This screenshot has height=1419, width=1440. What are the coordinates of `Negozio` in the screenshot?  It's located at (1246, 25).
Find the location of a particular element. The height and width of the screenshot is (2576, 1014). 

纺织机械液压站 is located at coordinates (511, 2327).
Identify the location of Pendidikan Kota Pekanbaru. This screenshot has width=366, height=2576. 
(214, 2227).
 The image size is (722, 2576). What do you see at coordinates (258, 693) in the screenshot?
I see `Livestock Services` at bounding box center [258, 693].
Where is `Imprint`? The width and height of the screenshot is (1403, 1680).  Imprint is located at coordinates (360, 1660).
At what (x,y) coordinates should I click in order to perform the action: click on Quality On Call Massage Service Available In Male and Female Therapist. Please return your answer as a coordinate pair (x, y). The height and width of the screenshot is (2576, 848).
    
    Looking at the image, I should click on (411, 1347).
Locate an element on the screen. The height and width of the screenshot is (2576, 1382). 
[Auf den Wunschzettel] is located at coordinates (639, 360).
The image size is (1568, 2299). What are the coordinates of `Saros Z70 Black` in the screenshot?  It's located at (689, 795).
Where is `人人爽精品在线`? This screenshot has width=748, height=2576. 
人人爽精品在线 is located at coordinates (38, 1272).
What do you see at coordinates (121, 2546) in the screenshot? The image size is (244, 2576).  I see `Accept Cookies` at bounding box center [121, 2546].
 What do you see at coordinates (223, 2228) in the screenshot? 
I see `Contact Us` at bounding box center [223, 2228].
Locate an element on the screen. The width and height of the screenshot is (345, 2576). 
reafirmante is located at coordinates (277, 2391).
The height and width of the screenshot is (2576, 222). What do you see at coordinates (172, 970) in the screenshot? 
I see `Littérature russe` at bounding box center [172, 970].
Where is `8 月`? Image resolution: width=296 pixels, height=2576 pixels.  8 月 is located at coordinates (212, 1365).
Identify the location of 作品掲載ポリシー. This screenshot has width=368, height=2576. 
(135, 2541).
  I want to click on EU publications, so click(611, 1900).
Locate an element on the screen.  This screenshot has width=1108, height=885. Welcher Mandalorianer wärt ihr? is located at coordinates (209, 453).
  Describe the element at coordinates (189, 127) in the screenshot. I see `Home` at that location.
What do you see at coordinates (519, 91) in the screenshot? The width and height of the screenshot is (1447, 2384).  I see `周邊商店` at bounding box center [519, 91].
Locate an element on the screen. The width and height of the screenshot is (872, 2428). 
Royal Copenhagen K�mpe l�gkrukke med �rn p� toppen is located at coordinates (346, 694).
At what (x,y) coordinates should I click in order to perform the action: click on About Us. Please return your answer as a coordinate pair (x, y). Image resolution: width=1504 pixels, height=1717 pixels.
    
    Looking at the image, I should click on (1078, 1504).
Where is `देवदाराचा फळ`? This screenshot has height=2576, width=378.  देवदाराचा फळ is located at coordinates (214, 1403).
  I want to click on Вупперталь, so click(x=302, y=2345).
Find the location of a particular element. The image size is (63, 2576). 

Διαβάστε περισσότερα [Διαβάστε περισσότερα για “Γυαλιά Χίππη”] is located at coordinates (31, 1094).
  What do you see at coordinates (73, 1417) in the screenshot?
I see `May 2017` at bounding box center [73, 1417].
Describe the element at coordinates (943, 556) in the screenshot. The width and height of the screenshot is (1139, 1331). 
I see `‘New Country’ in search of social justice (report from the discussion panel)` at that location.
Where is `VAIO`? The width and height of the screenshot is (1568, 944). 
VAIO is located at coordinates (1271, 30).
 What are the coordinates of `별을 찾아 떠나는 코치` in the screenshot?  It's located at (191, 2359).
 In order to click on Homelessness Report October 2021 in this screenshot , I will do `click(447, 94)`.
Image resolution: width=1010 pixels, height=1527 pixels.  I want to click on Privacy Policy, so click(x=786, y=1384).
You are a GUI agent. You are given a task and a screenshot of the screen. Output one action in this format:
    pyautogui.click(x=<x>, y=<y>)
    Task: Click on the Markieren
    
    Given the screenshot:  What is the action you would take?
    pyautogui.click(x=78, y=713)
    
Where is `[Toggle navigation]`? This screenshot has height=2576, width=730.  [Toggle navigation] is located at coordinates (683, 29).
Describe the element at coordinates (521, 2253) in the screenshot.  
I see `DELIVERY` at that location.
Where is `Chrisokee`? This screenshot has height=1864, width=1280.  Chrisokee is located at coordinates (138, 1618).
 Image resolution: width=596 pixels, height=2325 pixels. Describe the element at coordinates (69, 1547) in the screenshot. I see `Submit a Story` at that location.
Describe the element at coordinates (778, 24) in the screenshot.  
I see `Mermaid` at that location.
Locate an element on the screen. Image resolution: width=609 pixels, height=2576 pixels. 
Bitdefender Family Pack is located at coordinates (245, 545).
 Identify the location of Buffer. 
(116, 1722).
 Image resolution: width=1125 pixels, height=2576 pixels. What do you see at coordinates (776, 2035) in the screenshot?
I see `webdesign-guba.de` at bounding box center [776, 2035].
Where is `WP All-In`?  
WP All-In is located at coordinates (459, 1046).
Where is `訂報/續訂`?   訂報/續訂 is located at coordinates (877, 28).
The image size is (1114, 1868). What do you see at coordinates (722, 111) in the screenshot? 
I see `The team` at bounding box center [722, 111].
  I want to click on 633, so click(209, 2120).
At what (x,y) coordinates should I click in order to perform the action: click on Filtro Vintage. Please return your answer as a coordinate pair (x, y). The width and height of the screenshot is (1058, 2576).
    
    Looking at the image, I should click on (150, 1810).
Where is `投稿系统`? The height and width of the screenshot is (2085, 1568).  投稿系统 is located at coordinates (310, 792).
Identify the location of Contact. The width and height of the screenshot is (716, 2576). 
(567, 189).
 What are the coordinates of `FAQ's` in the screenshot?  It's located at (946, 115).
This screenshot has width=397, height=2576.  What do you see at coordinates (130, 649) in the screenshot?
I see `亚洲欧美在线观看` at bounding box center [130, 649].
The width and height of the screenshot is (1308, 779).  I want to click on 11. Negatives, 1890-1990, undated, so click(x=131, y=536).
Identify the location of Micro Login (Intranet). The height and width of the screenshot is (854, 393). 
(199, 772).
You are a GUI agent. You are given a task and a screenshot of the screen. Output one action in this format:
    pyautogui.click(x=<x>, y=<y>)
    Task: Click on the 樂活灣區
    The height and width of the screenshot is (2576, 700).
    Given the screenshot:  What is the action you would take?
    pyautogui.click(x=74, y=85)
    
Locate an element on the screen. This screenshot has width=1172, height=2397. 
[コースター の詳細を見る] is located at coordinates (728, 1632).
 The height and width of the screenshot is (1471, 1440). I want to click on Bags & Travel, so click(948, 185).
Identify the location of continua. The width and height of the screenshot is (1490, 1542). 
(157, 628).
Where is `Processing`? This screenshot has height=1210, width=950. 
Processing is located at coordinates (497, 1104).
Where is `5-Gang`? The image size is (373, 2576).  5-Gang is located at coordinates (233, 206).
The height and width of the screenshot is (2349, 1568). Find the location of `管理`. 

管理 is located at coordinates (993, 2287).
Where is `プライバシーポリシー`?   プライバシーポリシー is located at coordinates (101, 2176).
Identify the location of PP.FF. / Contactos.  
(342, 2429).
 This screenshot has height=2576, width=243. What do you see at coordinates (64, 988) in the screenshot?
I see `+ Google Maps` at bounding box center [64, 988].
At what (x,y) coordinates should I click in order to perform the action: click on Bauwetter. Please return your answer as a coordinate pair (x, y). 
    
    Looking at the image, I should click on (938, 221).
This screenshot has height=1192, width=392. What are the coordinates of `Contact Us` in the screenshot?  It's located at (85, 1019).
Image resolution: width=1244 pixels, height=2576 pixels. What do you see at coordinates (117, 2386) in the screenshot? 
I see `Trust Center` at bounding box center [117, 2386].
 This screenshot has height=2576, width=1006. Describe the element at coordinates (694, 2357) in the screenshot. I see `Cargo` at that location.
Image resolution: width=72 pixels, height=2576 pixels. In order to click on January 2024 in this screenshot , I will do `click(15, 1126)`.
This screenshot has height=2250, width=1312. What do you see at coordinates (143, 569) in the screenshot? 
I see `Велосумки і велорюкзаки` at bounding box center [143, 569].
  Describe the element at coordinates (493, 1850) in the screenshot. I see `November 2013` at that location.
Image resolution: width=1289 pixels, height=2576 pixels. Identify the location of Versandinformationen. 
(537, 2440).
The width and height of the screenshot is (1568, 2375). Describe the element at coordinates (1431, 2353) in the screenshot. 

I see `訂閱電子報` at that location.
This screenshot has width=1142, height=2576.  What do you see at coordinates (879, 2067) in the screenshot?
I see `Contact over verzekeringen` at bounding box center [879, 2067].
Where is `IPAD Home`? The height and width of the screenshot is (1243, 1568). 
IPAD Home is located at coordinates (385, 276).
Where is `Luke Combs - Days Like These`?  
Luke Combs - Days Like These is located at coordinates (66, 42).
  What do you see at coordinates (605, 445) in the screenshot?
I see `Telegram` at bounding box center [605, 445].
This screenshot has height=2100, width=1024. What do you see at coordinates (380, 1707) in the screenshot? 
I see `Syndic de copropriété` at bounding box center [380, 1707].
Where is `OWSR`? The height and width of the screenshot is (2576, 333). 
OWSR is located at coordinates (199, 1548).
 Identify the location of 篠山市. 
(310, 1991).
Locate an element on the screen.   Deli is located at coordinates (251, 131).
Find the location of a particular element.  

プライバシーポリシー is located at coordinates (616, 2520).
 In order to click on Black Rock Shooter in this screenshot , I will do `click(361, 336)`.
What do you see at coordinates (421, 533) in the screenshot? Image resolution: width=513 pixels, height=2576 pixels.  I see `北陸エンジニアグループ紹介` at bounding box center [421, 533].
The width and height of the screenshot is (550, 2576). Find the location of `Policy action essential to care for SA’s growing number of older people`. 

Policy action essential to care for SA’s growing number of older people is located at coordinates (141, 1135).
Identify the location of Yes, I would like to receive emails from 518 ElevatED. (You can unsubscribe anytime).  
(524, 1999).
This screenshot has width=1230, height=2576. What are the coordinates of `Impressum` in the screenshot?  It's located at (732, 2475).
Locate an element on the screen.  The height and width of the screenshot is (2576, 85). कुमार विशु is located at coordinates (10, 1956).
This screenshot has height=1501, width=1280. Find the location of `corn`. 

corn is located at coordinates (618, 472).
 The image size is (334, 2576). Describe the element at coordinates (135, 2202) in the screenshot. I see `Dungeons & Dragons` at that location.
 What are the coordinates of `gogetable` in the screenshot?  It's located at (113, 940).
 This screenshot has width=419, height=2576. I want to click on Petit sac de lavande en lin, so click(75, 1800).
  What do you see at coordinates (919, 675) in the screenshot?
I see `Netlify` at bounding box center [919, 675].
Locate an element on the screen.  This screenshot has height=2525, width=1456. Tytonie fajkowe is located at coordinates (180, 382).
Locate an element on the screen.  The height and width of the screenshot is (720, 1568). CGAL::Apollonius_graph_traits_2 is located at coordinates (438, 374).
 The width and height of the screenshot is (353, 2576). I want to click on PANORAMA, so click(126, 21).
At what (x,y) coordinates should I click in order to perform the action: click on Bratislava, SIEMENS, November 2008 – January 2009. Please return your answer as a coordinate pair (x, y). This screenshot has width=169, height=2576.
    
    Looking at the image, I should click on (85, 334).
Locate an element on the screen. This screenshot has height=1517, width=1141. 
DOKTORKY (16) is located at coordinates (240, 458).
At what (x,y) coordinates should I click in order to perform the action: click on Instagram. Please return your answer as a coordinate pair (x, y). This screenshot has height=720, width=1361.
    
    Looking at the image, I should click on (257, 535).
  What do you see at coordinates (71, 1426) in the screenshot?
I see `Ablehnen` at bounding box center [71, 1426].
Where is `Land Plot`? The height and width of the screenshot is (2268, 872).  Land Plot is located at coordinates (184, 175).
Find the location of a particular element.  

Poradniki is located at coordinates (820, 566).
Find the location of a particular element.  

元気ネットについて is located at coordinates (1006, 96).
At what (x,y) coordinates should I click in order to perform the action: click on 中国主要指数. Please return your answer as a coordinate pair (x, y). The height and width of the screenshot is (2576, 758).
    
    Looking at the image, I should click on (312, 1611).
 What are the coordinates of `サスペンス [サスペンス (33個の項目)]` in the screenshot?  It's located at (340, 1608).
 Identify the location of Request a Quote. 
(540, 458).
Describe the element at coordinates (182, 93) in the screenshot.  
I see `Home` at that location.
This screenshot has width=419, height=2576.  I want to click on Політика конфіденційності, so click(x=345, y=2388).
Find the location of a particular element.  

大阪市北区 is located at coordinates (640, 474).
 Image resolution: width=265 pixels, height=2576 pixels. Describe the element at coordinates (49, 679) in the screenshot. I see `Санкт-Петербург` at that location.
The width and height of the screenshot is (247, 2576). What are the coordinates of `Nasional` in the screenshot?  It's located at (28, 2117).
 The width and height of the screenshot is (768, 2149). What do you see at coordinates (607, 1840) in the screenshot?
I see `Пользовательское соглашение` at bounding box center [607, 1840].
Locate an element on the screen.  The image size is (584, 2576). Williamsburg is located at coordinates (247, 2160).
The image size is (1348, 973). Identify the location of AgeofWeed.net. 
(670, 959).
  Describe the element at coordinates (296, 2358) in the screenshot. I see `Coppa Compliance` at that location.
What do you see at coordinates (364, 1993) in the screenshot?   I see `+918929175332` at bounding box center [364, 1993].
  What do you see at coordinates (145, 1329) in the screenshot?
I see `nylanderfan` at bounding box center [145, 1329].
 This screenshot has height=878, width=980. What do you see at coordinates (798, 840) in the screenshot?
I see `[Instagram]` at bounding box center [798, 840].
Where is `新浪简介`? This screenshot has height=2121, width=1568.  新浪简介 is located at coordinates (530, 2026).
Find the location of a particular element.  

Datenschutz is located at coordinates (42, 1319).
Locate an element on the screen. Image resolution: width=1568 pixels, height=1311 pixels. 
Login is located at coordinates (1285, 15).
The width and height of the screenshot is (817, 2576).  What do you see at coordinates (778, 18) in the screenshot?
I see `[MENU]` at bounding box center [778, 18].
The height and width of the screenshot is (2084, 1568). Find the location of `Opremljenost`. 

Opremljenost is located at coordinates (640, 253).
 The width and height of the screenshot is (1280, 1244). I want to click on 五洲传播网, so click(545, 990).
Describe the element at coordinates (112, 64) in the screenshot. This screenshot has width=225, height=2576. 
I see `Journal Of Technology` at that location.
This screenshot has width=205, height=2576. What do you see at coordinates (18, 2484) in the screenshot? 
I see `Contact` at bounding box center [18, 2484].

| WHAT THE EXERCISE ASKS |
In the records above, some lines hold the word "Black". Say how many, and nothing more.

| ANSWER TO THIS EXERCISE |
2